Demand for high-volume 3D scanning of real objects is rapidly growing in a wide range of applications, including quality-control for manufacturing, online retailing, entertainment with virtual reality, as well as archaeological documentation and reconstruction. Fully realizing the potential of 3D acquisition requires scanning large numbers of objects with high quality and at reasonable cost. Although mature technologies exist for high-fidelity 3D model acquisition, deploying them at scale continues to require non-trivial manual labor.

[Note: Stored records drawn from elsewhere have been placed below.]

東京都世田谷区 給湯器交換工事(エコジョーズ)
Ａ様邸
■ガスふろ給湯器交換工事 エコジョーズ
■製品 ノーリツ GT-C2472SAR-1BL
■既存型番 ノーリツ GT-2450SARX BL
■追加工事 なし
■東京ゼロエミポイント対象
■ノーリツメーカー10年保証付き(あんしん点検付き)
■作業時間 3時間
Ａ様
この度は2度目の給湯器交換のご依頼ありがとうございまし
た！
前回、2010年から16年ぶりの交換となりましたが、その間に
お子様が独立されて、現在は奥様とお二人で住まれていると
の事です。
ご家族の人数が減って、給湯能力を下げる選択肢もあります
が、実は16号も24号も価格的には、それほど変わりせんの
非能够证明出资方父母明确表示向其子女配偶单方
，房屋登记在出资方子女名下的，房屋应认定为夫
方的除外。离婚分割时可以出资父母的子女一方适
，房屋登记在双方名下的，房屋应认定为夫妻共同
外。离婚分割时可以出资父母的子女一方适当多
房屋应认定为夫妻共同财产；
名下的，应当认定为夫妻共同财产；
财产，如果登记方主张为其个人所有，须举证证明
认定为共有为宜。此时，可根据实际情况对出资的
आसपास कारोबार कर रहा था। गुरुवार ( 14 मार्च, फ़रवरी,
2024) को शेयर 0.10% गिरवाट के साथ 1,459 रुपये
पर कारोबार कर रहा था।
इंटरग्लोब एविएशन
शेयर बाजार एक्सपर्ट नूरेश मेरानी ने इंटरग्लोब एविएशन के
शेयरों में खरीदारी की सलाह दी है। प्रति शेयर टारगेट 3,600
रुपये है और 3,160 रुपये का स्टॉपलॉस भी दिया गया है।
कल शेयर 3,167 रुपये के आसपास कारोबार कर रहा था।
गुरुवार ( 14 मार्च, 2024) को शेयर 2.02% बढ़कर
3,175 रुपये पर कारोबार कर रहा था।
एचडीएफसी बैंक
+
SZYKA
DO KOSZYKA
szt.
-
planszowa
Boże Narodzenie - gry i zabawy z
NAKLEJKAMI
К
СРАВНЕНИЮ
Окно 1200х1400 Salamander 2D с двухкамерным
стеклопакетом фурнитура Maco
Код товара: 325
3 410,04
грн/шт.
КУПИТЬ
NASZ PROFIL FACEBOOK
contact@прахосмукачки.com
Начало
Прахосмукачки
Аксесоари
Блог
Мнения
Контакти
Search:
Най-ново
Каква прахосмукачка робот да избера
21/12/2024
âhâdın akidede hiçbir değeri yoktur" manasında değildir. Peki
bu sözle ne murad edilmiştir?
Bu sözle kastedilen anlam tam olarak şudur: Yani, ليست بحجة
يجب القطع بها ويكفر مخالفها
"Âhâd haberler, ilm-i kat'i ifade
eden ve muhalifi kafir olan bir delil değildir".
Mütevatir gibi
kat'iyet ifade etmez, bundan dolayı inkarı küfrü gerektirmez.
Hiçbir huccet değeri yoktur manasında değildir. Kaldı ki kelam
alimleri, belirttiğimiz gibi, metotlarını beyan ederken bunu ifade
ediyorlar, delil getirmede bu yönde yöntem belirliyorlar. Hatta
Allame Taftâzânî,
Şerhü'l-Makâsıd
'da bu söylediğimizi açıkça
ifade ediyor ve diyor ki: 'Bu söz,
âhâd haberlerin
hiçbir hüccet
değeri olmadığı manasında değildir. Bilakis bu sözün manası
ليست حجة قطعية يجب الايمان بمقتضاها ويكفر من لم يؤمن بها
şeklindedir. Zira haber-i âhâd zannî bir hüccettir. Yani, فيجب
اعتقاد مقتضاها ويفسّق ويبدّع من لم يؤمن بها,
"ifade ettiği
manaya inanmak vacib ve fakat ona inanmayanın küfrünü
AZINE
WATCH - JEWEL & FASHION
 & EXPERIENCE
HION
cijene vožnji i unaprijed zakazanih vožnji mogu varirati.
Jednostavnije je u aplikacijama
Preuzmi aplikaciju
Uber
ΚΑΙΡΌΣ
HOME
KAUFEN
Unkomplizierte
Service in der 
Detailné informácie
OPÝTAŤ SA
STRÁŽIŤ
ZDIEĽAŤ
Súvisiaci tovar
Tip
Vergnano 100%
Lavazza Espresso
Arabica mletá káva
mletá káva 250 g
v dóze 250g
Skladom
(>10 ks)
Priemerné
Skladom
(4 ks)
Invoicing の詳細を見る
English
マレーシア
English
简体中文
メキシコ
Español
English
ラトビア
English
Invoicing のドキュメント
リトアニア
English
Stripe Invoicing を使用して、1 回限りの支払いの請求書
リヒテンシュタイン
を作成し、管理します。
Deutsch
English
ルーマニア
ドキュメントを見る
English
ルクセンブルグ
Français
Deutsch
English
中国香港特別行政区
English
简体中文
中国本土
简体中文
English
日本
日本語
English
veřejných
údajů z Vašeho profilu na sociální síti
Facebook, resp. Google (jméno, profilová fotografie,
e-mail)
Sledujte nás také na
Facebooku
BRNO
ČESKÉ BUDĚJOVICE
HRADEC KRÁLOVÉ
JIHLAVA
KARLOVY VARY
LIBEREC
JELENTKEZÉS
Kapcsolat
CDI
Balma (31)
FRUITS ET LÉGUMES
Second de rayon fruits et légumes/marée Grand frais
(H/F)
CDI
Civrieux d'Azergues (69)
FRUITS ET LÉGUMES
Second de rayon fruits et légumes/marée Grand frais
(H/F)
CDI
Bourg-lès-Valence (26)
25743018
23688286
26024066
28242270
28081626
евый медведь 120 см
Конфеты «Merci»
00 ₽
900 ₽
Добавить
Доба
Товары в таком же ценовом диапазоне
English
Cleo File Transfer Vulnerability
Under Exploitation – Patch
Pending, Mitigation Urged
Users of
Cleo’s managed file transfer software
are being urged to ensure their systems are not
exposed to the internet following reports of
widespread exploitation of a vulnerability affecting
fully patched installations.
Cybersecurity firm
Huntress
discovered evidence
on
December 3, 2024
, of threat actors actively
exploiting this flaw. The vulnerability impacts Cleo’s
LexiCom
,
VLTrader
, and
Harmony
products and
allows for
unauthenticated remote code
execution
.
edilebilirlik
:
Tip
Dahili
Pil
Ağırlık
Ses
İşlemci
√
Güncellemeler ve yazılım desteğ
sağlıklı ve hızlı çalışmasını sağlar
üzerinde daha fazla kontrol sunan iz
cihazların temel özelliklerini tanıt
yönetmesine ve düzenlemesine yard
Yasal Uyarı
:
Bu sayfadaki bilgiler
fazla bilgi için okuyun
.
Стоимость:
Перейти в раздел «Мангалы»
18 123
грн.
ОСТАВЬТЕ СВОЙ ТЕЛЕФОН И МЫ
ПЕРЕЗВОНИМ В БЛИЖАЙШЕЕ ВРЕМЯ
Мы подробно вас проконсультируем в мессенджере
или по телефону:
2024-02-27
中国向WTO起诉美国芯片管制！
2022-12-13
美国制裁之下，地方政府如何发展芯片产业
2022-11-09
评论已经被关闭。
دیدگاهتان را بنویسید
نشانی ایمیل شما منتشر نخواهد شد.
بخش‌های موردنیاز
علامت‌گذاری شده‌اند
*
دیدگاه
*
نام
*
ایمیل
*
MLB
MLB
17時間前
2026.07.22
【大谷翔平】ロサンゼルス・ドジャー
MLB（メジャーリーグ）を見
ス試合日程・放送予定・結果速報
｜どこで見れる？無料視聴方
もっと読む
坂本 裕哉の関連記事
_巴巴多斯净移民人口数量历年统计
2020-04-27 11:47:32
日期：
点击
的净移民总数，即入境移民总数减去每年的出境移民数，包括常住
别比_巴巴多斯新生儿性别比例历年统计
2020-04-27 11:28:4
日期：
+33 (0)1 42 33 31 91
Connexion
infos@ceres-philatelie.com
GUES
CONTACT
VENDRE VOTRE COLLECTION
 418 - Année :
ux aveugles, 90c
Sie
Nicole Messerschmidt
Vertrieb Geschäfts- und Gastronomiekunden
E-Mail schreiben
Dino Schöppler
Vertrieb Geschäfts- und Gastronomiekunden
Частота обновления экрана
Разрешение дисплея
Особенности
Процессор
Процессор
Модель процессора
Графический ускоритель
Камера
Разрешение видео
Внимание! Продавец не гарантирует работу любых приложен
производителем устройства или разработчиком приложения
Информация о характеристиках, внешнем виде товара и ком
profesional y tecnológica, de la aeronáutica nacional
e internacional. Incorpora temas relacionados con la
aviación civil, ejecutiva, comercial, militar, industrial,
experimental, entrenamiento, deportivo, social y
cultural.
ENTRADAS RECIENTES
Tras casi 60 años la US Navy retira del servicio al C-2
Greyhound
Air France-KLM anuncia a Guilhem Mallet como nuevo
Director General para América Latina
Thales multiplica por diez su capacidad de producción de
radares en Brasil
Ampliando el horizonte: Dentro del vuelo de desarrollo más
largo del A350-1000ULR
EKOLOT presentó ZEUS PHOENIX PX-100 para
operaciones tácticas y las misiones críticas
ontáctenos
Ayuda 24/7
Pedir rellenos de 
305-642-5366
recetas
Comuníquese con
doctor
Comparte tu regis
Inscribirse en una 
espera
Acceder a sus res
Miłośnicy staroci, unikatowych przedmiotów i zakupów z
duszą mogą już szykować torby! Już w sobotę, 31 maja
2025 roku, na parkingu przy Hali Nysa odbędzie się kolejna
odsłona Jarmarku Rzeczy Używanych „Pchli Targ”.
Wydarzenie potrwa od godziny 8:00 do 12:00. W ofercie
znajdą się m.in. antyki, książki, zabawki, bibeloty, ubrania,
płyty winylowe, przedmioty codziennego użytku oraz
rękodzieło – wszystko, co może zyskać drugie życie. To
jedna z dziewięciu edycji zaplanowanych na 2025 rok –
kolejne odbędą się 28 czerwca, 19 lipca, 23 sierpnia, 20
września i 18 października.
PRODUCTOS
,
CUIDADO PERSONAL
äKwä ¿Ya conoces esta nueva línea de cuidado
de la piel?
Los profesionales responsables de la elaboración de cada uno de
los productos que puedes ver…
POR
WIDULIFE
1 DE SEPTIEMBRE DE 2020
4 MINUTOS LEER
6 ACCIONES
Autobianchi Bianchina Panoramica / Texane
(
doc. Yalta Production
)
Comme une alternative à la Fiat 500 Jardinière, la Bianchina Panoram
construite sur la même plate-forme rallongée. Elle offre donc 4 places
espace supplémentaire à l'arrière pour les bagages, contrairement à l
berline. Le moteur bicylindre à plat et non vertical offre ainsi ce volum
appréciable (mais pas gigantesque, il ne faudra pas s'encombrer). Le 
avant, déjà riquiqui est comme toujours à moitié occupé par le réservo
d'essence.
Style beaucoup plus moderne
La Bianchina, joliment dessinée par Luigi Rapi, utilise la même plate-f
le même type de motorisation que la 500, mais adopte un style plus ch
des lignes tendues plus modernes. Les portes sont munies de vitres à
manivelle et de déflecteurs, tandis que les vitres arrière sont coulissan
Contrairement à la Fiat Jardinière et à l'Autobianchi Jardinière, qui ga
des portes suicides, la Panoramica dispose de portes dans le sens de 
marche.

This dissertation focuses on studying practical 3D acquisition for large numbers of objects. The problem is challenging, because it is hard to automatically find a proper set of scanner views that can not only completely cover the surface of multiple objects with different shapes, but also capture high fidelity surface model of the objects. Furthermore, it is non-trivial to position a 3D scanner at each of the desired views accurately and efficiently.
We propose a prototype system for multi-object 3D acquisition, which allows non-expert users to scan large numbers of physical objects within a reasonable amount of time, and with greater ease. Our system uses novel planning algorithms to control a structured-light scanner mountedon a calibrated motorized positioning system. We demonstrate the ability of our prototype to safely, robustly, and automatically acquire 3D models for large collections of small objects.
We propose an objective function for automated view and path planning, taking into account both accuracy and efficiency of the scanning system. We analyze different approaches to optimize for the objective, and discuss their performance and practicality.
In addition, we address the problem of surface inaccessibility to further refine our multi-object 3D acquisition system. We explore solutions for improvement from both the hardware and software ends.